Could you write out, word for word, only the lines from the one containing "OUTPUT: <instances>...</instances> JSON" through the last line of the data below?
======== Material for this exercise ========
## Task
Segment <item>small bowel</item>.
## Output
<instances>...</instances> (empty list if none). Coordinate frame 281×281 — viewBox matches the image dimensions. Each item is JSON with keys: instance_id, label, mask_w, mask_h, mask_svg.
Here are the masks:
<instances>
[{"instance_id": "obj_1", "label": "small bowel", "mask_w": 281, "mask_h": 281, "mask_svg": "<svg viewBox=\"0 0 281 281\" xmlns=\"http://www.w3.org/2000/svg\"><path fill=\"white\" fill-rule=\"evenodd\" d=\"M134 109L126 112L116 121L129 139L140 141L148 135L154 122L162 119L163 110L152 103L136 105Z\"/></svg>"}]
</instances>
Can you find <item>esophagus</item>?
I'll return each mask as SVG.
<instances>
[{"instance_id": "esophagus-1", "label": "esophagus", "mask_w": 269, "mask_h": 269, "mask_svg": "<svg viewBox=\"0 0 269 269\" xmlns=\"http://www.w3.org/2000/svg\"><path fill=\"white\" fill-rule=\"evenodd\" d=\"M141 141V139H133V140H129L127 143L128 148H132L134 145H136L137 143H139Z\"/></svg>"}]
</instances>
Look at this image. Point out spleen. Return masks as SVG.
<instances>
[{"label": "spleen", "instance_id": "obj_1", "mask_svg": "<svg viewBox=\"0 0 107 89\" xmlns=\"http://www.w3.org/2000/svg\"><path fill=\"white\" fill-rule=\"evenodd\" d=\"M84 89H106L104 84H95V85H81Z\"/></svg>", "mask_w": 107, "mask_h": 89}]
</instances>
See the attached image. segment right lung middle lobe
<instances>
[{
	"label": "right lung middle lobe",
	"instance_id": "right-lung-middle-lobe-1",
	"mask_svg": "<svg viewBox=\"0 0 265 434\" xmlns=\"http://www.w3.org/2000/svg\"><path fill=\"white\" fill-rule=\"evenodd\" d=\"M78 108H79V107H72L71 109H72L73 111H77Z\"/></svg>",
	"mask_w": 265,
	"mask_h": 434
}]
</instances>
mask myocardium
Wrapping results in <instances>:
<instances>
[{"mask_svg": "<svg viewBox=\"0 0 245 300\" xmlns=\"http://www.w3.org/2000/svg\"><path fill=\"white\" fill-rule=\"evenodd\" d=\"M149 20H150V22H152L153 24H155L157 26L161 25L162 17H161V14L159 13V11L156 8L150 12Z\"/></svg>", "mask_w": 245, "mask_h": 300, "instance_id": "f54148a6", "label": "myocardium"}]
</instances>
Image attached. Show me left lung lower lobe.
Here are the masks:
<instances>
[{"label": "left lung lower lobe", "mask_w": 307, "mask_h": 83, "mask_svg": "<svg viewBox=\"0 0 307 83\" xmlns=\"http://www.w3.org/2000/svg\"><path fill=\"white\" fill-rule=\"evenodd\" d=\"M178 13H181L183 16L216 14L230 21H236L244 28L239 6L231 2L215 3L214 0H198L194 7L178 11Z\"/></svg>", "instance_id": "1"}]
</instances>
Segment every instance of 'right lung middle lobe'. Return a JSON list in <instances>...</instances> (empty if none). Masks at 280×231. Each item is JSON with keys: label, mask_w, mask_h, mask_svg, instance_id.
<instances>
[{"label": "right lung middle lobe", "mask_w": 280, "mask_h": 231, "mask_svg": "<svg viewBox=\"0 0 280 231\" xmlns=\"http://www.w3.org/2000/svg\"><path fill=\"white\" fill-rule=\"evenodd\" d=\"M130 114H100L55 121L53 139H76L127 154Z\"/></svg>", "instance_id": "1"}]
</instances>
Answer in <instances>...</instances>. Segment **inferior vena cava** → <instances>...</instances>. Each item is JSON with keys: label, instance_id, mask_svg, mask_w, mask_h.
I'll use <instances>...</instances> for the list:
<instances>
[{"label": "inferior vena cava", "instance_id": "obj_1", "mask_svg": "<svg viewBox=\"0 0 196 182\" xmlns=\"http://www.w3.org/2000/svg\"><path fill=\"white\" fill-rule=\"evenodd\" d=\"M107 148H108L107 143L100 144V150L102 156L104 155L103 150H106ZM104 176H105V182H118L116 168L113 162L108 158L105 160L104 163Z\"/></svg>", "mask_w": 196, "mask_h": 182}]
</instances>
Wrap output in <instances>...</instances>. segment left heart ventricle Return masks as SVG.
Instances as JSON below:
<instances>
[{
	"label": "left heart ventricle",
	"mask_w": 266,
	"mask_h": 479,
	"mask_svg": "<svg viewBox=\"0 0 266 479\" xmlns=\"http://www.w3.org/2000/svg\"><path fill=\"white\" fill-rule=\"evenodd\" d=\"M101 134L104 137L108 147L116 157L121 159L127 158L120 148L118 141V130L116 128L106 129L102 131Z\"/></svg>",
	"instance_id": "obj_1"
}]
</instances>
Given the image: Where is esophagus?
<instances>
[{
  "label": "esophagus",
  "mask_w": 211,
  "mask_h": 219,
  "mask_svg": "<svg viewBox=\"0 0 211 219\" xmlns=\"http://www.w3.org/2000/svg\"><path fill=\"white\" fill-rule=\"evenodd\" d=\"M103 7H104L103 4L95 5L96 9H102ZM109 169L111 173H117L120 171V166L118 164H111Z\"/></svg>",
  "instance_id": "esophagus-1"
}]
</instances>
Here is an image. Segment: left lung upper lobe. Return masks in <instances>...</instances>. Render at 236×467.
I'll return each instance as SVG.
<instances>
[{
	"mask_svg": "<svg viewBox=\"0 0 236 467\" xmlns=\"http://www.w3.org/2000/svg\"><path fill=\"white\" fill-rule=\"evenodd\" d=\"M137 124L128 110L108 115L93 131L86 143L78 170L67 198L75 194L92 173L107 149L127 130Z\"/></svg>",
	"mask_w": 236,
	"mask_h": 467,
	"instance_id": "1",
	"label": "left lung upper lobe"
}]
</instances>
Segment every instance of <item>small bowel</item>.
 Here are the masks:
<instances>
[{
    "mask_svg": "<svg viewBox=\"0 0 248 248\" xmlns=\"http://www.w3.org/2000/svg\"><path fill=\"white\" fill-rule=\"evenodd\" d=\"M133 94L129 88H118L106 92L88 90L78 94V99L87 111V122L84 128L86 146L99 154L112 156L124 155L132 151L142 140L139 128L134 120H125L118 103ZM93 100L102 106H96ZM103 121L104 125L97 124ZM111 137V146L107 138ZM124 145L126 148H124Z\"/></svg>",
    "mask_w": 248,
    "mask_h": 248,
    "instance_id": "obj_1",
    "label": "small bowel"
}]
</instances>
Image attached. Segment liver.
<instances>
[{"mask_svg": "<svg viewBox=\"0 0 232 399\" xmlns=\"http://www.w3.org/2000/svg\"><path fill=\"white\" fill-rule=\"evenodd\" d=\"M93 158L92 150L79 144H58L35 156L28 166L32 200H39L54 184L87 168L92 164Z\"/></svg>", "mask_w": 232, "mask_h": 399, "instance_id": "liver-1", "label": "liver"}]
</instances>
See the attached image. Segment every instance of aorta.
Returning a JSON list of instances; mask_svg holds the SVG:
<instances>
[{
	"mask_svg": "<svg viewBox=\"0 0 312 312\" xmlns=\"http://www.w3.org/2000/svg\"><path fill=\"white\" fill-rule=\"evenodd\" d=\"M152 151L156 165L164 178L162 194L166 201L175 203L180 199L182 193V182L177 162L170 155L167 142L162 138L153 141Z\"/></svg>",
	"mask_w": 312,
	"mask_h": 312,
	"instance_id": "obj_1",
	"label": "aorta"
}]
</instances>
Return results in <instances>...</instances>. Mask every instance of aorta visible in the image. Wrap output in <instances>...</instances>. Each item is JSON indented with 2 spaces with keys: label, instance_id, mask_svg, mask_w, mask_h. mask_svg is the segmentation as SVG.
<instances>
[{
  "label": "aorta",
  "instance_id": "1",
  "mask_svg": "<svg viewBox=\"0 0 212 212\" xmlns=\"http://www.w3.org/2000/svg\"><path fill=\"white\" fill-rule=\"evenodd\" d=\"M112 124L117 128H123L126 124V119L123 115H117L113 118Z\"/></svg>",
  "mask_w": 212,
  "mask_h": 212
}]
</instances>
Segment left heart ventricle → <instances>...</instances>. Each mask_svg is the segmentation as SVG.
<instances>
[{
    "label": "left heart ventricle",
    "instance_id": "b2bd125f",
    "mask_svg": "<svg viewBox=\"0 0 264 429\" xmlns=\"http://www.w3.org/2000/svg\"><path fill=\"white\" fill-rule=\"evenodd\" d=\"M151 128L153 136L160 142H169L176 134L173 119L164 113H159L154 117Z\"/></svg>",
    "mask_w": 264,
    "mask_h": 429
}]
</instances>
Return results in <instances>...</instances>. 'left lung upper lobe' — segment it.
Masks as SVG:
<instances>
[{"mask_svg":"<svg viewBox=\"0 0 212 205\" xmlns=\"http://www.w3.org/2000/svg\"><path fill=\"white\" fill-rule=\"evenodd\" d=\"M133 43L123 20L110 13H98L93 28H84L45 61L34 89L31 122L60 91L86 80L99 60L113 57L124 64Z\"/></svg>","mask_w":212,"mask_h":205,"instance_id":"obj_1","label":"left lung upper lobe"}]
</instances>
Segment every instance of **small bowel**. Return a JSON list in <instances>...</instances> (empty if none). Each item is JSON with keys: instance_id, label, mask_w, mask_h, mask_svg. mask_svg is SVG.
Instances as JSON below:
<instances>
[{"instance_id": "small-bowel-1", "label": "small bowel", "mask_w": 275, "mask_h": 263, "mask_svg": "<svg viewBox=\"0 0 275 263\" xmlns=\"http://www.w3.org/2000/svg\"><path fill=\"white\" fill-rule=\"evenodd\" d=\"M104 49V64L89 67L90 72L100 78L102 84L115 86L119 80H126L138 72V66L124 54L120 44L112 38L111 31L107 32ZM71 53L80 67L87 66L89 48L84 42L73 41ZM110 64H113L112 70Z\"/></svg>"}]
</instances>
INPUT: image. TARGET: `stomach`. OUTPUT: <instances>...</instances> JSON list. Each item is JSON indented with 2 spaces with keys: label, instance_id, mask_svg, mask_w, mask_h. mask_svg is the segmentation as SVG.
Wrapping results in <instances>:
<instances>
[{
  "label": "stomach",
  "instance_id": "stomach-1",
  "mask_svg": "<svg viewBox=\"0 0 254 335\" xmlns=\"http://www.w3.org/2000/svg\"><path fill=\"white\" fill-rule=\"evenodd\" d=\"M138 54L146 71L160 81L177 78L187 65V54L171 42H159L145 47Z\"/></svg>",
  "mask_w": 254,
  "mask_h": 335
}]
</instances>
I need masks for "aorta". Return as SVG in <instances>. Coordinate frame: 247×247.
========
**Solution to this exercise**.
INPUT: image. TARGET: `stomach`. OUTPUT: <instances>...</instances> JSON list. Each item is JSON indented with 2 spaces with keys: label, instance_id, mask_svg, mask_w, mask_h. mask_svg is the segmentation as SVG.
Wrapping results in <instances>:
<instances>
[{
  "label": "stomach",
  "instance_id": "stomach-1",
  "mask_svg": "<svg viewBox=\"0 0 254 335\" xmlns=\"http://www.w3.org/2000/svg\"><path fill=\"white\" fill-rule=\"evenodd\" d=\"M138 54L146 71L160 81L177 78L187 65V54L171 42H159L145 47Z\"/></svg>",
  "mask_w": 254,
  "mask_h": 335
}]
</instances>
I need masks for "aorta". Return as SVG in <instances>. Coordinate frame: 247×247.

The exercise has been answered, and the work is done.